→ Task goal: Show all lines of the entries in which the word "Arrest" is found.

→ Material to process:
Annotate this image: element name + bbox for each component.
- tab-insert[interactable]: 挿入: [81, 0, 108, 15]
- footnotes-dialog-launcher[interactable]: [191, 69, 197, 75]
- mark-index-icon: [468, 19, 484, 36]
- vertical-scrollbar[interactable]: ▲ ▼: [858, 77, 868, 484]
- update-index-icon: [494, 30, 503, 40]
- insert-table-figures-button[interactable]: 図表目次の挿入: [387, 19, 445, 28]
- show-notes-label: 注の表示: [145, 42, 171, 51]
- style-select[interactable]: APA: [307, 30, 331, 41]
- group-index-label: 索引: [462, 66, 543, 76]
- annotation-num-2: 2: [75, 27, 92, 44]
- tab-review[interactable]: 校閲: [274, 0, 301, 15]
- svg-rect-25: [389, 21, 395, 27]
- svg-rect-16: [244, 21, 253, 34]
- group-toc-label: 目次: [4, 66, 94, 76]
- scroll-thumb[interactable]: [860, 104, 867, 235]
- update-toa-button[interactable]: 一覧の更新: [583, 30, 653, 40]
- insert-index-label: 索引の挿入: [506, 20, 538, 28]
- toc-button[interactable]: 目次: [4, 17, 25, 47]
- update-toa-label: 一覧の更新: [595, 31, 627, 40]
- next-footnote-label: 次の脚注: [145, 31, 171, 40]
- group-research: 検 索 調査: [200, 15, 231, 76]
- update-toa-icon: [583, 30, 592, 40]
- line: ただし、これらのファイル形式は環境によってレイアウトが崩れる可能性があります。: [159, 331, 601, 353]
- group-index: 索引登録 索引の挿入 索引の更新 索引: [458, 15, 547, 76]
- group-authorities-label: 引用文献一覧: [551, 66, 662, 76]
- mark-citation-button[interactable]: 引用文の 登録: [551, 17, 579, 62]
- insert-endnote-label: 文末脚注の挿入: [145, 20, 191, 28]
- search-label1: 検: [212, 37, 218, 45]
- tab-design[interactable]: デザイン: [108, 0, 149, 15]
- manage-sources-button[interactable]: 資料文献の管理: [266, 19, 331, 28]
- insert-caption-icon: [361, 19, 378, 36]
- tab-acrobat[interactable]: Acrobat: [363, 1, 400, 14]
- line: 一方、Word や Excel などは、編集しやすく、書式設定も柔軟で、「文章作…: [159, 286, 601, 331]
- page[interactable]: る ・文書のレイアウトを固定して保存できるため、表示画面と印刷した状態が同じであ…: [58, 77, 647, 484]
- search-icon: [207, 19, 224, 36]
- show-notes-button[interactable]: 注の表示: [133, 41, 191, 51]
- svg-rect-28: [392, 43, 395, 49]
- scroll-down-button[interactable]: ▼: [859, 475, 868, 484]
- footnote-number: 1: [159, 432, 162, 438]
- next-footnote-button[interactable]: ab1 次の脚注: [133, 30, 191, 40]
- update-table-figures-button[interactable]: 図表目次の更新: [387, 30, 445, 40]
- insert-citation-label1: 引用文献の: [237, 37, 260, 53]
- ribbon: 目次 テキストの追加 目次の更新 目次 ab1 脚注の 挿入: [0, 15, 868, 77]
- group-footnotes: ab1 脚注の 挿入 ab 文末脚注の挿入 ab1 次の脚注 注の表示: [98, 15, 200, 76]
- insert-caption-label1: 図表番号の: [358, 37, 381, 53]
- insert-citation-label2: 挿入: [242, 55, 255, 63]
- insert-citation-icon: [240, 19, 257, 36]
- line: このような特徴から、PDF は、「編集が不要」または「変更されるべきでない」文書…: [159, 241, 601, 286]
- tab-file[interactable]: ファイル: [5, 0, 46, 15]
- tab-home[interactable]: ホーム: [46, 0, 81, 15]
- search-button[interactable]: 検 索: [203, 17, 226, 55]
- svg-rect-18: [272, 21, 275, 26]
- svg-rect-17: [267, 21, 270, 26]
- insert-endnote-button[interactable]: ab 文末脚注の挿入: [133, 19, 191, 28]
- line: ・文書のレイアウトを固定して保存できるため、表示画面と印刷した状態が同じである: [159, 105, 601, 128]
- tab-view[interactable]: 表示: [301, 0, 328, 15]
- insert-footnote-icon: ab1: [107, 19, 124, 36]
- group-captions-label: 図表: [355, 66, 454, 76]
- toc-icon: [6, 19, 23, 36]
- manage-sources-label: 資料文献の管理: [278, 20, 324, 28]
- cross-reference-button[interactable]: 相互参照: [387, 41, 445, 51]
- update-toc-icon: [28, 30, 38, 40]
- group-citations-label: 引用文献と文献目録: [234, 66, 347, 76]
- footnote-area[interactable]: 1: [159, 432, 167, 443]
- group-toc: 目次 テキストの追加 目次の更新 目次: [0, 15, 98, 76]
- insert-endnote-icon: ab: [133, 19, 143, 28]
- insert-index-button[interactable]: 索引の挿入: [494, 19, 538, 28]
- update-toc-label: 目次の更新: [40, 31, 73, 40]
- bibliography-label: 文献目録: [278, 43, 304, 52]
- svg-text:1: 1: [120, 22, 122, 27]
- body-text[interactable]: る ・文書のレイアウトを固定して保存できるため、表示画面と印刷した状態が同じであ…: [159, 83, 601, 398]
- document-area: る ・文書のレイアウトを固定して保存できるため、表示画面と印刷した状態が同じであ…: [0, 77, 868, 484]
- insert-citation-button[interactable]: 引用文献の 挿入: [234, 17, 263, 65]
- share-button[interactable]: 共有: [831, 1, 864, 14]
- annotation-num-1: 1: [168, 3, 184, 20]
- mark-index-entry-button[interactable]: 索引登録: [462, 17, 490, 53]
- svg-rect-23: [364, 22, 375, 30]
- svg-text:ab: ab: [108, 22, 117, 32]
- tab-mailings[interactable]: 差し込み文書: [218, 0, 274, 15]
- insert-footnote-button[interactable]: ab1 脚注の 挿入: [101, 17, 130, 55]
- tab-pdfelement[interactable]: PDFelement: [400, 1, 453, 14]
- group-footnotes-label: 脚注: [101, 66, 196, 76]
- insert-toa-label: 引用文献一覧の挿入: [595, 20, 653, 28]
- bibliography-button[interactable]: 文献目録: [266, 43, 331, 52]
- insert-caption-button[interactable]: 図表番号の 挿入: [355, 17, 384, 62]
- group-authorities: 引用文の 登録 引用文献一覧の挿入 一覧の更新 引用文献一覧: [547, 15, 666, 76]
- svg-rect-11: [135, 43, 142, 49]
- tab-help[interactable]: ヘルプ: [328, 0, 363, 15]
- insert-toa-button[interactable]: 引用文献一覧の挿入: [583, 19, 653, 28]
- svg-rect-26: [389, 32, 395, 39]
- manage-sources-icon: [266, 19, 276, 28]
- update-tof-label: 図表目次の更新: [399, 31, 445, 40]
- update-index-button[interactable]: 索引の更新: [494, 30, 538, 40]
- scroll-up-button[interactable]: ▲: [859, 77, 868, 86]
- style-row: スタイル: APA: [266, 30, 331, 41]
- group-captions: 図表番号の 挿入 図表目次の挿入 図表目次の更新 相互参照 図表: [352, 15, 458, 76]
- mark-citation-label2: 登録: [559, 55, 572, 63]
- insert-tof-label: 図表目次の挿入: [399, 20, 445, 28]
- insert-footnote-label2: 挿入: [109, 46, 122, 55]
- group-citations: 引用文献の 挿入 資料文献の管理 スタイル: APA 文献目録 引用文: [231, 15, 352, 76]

* * *

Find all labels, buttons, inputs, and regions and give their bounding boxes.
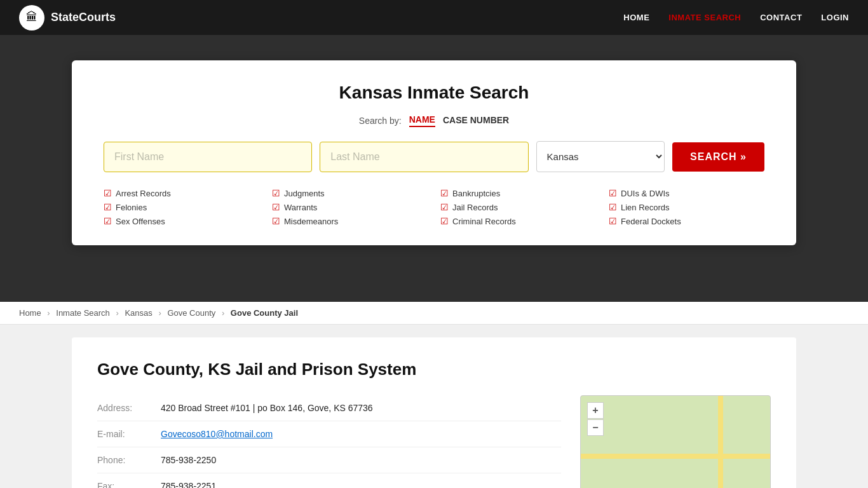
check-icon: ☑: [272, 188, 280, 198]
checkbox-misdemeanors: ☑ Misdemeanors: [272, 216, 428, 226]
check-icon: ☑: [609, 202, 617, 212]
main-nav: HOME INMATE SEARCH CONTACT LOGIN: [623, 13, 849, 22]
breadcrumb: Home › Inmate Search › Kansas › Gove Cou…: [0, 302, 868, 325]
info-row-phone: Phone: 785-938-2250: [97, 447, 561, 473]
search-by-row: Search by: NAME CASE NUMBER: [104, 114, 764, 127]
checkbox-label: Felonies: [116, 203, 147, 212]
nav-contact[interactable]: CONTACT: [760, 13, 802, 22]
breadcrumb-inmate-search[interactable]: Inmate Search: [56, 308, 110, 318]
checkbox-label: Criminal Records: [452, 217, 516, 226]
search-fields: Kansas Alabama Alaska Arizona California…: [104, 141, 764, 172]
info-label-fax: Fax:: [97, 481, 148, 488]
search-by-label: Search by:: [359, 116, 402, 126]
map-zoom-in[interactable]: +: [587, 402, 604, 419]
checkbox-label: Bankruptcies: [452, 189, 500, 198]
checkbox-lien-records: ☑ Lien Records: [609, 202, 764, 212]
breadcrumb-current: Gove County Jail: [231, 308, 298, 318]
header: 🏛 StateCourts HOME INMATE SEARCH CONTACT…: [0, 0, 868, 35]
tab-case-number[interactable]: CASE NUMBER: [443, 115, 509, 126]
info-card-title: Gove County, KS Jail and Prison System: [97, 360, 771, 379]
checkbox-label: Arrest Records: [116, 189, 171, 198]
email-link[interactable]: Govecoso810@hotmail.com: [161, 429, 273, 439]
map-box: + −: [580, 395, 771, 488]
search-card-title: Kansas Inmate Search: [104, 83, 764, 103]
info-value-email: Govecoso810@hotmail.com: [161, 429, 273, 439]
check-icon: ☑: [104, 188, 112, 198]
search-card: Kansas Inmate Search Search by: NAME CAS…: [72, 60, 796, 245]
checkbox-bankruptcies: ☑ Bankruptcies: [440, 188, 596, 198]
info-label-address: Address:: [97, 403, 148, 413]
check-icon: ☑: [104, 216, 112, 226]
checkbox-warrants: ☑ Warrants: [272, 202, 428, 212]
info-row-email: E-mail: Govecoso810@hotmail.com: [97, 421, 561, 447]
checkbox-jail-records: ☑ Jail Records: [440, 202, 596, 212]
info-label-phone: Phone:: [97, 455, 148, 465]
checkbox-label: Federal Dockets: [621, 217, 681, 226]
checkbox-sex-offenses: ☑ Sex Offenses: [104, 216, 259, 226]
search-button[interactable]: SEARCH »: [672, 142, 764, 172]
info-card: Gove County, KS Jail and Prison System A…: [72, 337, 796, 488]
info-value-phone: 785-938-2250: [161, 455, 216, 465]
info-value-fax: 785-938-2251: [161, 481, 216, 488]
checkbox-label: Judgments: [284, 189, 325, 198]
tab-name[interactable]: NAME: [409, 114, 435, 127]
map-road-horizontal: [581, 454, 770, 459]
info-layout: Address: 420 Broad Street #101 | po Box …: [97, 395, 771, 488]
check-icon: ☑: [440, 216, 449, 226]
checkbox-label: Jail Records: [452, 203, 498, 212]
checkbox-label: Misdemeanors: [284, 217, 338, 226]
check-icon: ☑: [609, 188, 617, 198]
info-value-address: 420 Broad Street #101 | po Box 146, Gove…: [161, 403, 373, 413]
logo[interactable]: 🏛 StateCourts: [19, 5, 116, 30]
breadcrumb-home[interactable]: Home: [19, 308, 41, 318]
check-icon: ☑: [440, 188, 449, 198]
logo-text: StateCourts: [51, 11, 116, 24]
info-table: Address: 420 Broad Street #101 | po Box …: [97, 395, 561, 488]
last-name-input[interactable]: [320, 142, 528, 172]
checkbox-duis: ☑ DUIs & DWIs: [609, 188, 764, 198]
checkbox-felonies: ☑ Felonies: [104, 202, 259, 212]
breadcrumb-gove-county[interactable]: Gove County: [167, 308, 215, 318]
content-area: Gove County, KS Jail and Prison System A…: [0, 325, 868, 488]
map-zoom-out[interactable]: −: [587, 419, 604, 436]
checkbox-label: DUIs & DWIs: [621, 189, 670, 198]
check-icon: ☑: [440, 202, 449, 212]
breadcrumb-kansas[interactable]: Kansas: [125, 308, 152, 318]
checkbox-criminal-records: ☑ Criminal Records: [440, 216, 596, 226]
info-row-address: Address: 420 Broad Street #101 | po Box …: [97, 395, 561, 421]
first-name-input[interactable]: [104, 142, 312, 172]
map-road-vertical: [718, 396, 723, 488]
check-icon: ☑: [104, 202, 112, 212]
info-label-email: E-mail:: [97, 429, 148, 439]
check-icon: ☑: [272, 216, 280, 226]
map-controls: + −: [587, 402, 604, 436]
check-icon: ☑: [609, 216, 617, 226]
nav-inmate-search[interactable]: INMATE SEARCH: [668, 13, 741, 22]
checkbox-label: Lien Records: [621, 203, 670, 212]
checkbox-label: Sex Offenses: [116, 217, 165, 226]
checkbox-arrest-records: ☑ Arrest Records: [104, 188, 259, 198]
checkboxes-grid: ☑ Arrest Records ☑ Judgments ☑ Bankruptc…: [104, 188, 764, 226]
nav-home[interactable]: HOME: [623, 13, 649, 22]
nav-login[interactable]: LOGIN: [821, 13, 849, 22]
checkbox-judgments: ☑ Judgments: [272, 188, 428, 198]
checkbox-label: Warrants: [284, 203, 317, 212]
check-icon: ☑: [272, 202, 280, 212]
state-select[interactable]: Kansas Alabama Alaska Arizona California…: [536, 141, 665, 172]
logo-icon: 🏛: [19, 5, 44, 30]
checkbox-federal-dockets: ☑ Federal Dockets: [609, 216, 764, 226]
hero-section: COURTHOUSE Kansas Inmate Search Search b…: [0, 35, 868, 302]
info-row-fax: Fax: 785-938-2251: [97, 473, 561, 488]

==

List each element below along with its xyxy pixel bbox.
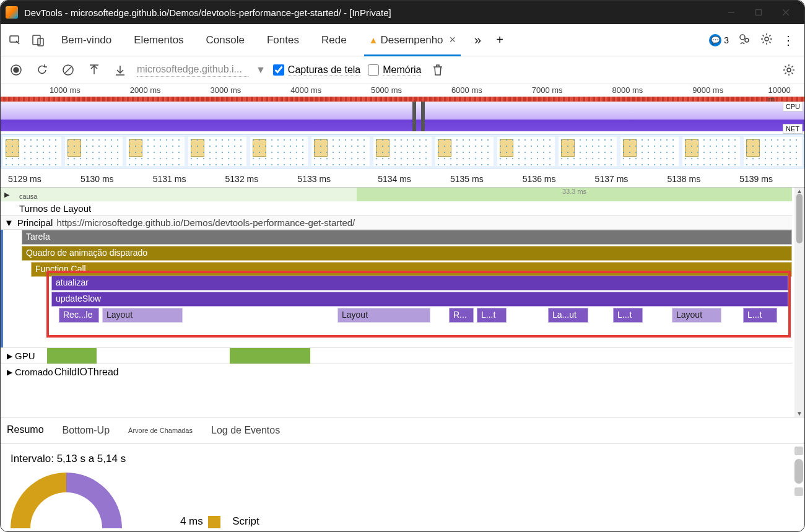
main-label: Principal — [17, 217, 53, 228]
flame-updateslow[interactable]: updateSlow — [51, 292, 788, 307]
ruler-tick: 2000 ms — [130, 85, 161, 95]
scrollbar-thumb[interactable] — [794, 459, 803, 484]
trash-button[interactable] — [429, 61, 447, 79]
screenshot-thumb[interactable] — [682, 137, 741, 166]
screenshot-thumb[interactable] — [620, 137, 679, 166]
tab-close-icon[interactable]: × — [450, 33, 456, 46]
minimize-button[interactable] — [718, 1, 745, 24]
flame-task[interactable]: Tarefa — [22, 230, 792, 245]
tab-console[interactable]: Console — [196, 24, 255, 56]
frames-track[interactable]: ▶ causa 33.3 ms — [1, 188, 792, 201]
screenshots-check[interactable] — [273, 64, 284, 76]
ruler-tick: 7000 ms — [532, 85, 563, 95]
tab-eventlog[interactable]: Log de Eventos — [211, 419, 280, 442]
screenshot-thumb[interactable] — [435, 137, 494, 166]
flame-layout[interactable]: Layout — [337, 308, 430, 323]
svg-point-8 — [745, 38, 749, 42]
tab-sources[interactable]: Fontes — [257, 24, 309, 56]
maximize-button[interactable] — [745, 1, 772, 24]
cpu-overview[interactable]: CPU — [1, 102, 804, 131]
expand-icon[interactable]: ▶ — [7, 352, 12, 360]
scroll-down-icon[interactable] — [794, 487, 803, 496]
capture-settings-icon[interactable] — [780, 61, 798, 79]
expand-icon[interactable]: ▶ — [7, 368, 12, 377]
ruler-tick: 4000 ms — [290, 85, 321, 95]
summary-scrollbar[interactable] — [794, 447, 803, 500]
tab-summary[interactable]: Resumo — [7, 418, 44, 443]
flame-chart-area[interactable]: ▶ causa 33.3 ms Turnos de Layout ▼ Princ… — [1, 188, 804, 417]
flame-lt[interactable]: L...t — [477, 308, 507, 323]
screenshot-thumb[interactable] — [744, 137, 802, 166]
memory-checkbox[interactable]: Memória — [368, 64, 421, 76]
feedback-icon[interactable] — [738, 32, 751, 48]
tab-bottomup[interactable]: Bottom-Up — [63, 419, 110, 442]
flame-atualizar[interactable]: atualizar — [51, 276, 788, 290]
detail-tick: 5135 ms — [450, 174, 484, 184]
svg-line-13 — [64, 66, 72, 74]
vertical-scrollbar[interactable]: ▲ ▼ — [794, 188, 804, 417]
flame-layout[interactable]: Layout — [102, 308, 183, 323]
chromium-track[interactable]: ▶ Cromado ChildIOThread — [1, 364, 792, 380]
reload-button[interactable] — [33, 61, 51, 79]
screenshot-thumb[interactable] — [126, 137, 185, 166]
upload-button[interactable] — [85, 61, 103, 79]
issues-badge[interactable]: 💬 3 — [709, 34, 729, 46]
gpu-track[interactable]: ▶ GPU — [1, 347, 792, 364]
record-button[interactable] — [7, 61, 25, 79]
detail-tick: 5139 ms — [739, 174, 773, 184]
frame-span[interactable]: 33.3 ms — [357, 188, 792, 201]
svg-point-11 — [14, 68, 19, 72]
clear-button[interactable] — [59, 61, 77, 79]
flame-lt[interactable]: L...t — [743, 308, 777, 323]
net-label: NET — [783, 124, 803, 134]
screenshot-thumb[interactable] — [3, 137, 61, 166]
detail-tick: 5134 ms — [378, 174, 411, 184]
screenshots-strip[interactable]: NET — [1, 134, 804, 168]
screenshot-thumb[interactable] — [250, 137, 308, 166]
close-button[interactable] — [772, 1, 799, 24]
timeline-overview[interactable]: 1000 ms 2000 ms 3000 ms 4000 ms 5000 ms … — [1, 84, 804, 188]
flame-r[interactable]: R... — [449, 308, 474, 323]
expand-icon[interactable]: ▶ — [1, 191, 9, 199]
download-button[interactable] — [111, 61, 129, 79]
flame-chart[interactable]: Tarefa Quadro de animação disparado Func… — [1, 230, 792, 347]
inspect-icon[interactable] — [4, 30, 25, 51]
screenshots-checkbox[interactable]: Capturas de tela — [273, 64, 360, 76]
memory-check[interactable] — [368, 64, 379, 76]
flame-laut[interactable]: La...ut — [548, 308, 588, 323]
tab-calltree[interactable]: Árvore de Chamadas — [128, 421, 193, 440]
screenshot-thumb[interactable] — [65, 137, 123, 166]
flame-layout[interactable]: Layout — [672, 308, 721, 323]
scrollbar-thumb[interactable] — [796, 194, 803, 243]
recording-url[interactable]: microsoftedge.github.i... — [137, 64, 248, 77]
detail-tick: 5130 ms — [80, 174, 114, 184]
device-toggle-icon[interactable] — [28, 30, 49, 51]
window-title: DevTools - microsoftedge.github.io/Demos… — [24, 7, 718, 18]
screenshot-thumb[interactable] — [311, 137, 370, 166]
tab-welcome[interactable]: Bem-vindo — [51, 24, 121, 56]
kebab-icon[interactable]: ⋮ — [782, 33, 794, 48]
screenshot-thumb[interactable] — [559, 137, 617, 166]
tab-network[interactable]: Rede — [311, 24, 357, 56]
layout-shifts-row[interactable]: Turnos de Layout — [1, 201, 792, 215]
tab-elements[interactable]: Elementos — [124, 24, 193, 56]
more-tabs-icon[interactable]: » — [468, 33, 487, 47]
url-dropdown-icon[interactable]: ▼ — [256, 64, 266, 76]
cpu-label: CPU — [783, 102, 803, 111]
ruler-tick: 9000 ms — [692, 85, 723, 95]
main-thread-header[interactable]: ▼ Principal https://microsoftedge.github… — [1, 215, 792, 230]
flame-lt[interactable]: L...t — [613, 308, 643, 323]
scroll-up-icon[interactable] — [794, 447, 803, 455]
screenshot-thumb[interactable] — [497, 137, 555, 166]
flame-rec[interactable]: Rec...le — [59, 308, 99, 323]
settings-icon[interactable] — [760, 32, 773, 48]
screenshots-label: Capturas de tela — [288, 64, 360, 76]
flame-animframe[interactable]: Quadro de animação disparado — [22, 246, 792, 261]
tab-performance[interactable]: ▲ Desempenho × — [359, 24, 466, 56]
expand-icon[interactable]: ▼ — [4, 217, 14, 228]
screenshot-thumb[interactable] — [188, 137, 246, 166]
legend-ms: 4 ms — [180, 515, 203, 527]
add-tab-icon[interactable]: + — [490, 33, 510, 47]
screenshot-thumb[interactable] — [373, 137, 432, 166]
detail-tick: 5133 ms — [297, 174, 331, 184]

→ Exercise output:
checkbox-label: Arrest Records: [116, 189, 171, 198]
checkbox-arrest-records: ☑ Arrest Records: [104, 188, 259, 198]
checkboxes-grid: ☑ Arrest Records ☑ Judgments ☑ Bankruptc…: [104, 188, 764, 226]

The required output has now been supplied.